- [Material for the task]:
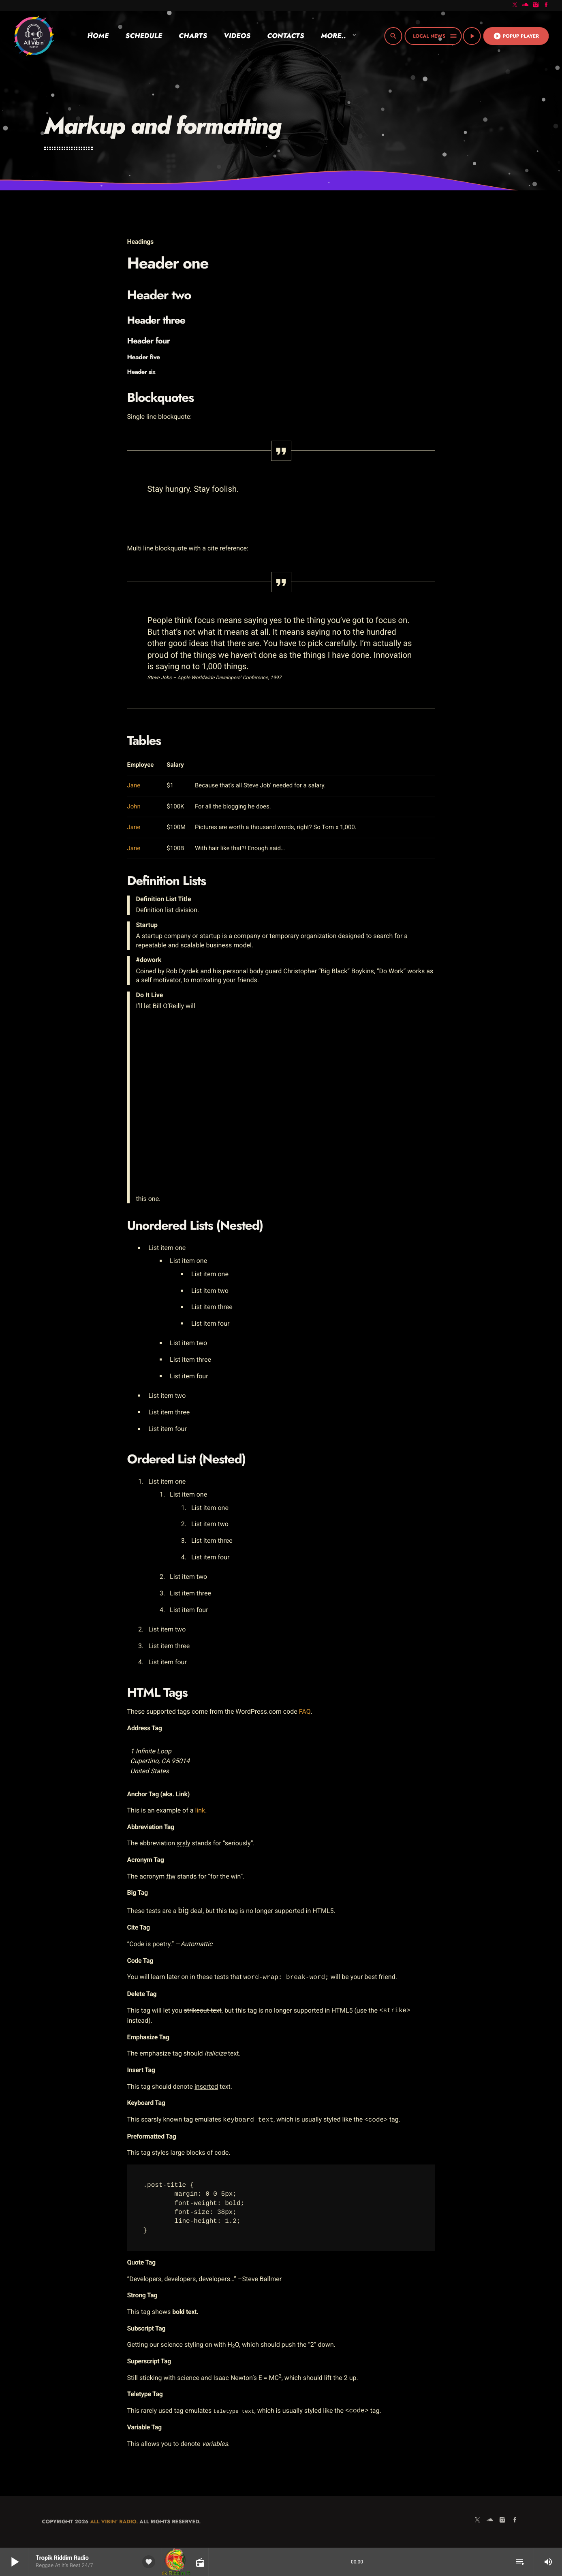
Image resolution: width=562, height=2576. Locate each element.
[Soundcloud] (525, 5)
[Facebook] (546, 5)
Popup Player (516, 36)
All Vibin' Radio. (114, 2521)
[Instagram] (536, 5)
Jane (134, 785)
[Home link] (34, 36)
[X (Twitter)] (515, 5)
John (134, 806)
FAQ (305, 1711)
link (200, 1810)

- [The task]:
Exactly as they appear, output the line holding "Popup Player (516, 36)" and all lines after it through the end of the listing above, and only those.

- [Expected answer]:
Popup Player (516, 36)
All Vibin' Radio. (114, 2521)
[Instagram] (536, 5)
Jane (134, 785)
[Home link] (34, 36)
[X (Twitter)] (515, 5)
John (134, 806)
FAQ (305, 1711)
link (200, 1810)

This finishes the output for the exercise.